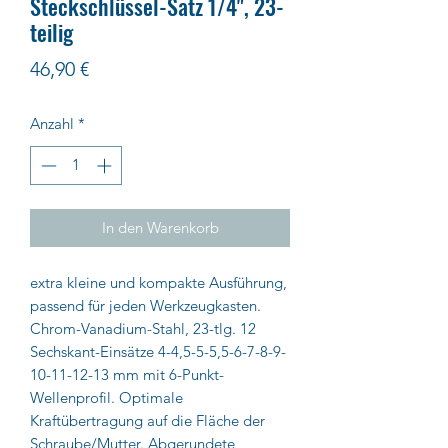
Steckschlüssel-Satz 1/4", 23-
teilig
Preis
46,90 €
Anzahl
*
In den Warenkorb
extra kleine und kompakte Ausführung,
passend für jeden Werkzeugkasten.
Chrom-Vanadium-Stahl, 23-tlg. 12
Sechskant-Einsätze 4-4,5-5-5,5-6-7-8-9-
10-11-12-13 mm mit 6-Punkt-
Wellenprofil. Optimale
Kraftübertragung auf die Fläche der
Schraube/Mutter. Abgerundete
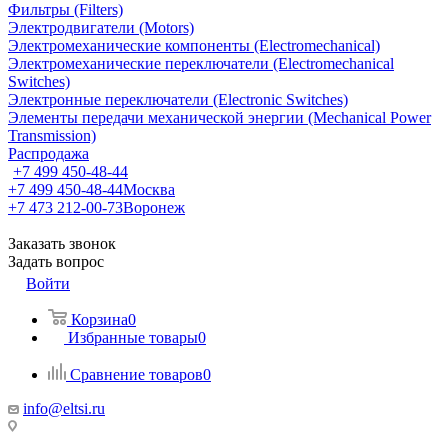
Фильтры (Filters)
Электродвигатели (Motors)
Электромеханические компоненты (Electromechanical)
Электромеханические переключатели (Electromechanical
Switches)
Электронные переключатели (Electronic Switches)
Элементы передачи механической энергии (Mechanical Power
Transmission)
Распродажа
+7 499 450-48-44
+7 499 450-48-44
Москва
+7 473 212-00-73
Воронеж
Заказать звонок
Задать вопрос
Войти
Корзина
0
Избранные товары
0
Сравнение товаров
0
info@eltsi.ru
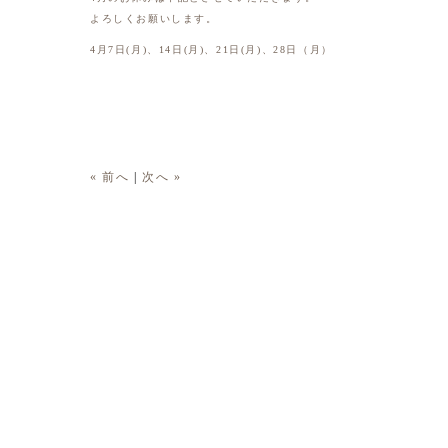
よろしくお願いします。
4月7日(月)、14日(月)、21日(月)、28日（月）
« 前へ
|
次へ »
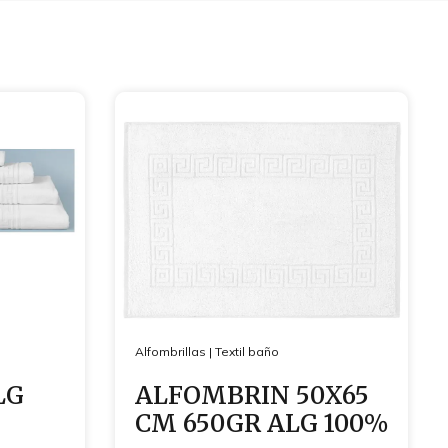
Alfombrillas
|
Textil baño
LG
ALFOMBRIN 50X65
CM 650GR ALG 100%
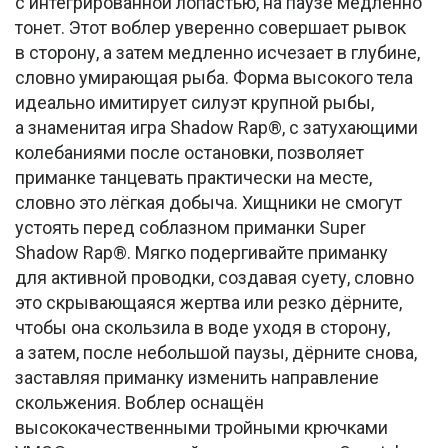
с интегрированной лопастью, на паузе медленно
тонет. Этот воблер уверенно совершает рывок
в сторону, а затем медленно исчезает в глубине,
словно умирающая рыба. Форма высокого тела
идеально имитирует силуэт крупной рыбы,
а знаменитая игра Shadow Rap®, с затухающими
колебаниями после остановки, позволяет
приманке танцевать практически на месте,
словно это лёгкая добыча. Хищники не смогут
устоять перед соблазном приманки Super
Shadow Rap®. Мягко подергивайте приманку
для активной проводки, создавая суету, словно
это скрывающаяся жертва или резко дёрните,
чтобы она скользила в воде уходя в сторону,
а затем, после небольшой паузы, дёрните снова,
заставляя приманку изменить направление
скольжения. Воблер оснащён
высококачественными тройными крючками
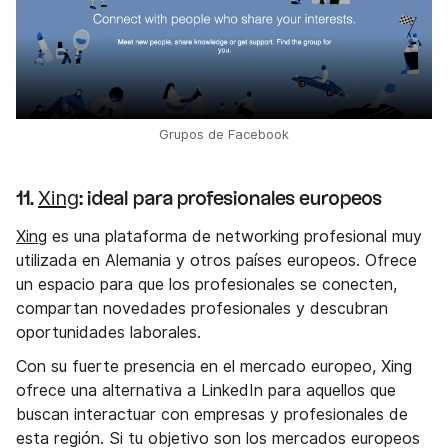
Grupos de Facebook
Xing
11.
: ideal para profesionales europeos
Xing
es una plataforma de networking profesional muy
utilizada en Alemania y otros países europeos. Ofrece
un espacio para que los profesionales se conecten,
compartan novedades profesionales y descubran
oportunidades laborales.
Con su fuerte presencia en el mercado europeo, Xing
ofrece una alternativa a LinkedIn para aquellos que
buscan interactuar con empresas y profesionales de
esta región. Si tu objetivo son los mercados europeos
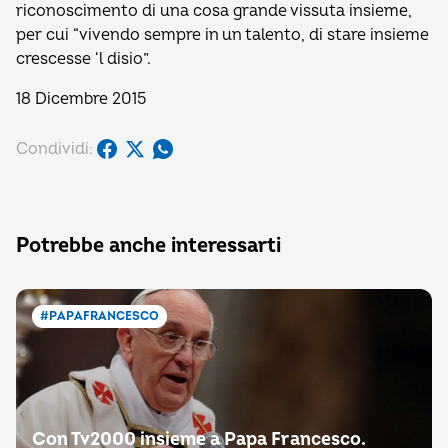
riconoscimento di una cosa grande vissuta insieme,
per cui “vivendo sempre in un talento, di stare insieme
crescesse ‘l disio”.
18 Dicembre 2015
Condividi:
Potrebbe anche interessarti
#PAPAFRANCESCO
Con Tv2000 insieme a Papa Francesco.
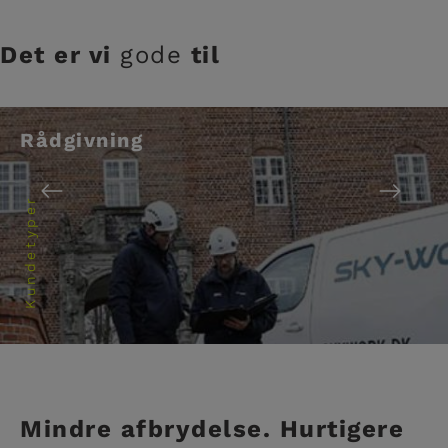
Det er vi
gode
til
Rådgivning
Kundetyper
Mindre afbrydelse. Hurtigere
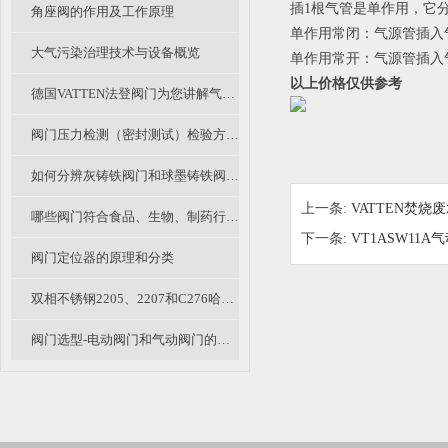
插1根气管是单作用，它
角座阀的作用及工作原理
单作用常闭：气源管插入
大气污染治理技术与设备概览
单作用常开：气源管插入
以上价格仅供参考
德国VATTEN法登阀门为您讲解气动塑料蝶阀分类及选用
阀门压力检测（密封测试）检验方法（B篇）
如何分辨灰铸铁阀门和球墨铸铁阀门？
上一条:
VATTEN焚
哪些阀门符合食品、生物、制药行业中卫生级阀门的要求？
下一条:
VT1ASW11
阀门定位器的原理和分类
双相不锈钢2205、2207和C276哈氏合金钢耐腐蚀钢材的区别和特点
阀门选型-电动阀门和气动阀门的优缺点比较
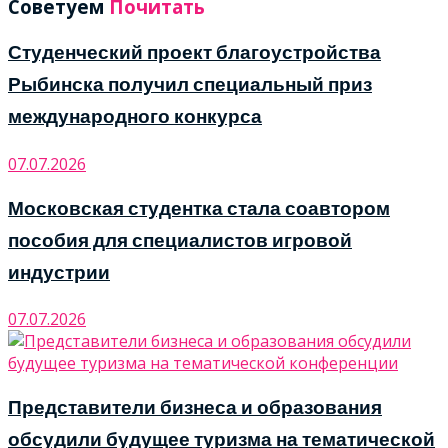
Советуем
Почитать
Студенческий проект благоустройства
Рыбинска получил специальный приз
международного конкурса
07.07.2026
Московская студентка стала соавтором
пособия для специалистов игровой
индустрии
07.07.2026
Представители бизнеса и образования
обсудили будущее туризма на тематической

◆ **Task prompt**
Some lines in the material contain "приманку". Show all of them.

◆ **Answer section**
Shadow Rap®. Мягко подергивайте приманку
заставляя приманку изменить направление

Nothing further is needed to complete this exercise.